*PROBLEM DESCRIPTION*:
Below are records; count the lines that contain "Canton" and give only the total.

:::::

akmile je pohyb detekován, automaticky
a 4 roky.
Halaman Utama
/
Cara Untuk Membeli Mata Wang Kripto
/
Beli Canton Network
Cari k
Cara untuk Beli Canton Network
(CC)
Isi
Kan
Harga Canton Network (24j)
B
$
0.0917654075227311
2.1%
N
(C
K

:::::

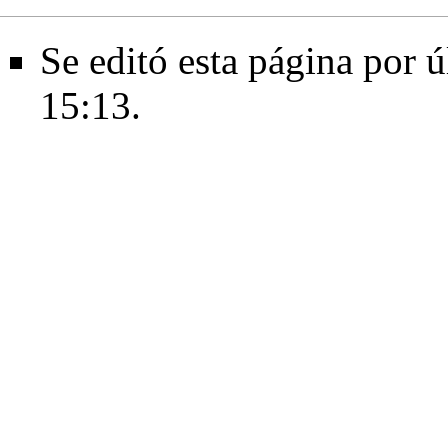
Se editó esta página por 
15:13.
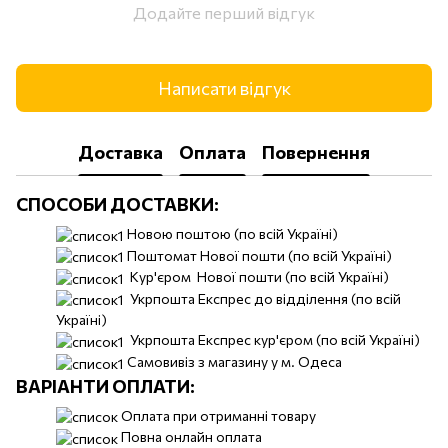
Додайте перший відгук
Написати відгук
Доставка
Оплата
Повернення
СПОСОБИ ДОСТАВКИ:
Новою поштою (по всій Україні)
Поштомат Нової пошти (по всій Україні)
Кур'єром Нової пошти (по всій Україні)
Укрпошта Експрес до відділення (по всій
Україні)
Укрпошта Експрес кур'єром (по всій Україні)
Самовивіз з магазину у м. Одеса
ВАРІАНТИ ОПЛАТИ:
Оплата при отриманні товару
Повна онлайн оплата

:::::

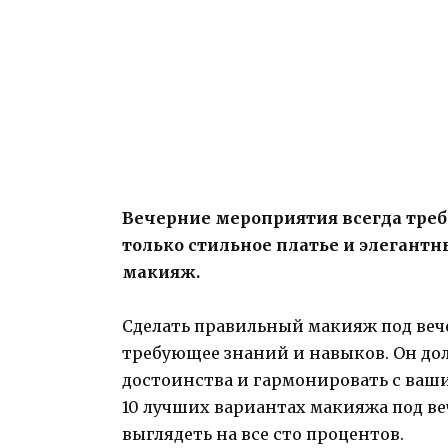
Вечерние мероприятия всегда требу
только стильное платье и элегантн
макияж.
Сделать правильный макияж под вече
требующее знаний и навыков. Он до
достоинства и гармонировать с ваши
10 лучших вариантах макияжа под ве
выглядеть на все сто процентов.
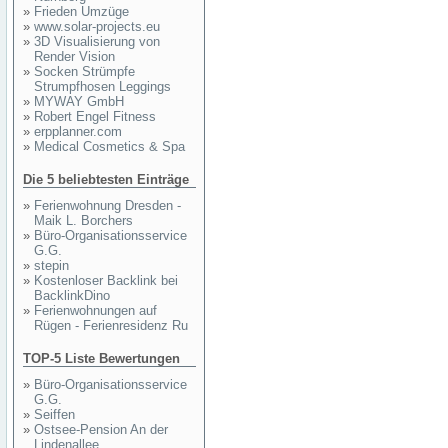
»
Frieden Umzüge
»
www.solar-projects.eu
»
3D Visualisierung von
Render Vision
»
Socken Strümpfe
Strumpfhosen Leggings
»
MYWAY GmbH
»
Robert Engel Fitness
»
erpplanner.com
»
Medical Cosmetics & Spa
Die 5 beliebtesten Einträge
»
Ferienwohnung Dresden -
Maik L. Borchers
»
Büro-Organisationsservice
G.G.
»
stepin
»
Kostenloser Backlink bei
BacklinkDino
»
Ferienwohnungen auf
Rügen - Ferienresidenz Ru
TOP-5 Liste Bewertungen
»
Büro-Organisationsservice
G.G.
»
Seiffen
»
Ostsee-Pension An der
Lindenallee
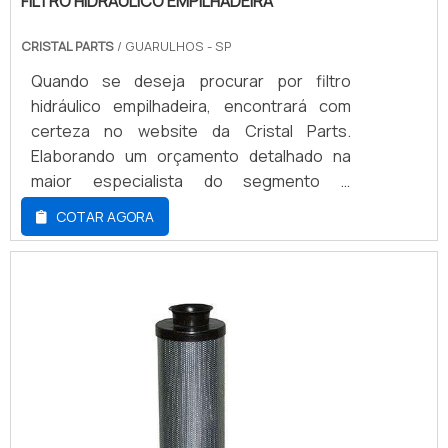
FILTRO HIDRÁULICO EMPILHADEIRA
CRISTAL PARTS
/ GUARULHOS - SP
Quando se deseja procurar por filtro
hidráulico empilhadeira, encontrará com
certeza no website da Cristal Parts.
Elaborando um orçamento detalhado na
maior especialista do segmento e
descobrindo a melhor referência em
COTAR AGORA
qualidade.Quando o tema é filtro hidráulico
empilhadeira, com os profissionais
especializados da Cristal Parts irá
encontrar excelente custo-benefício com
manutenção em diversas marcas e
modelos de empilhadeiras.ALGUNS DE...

:::::

*SOLUTION BELOW*:
3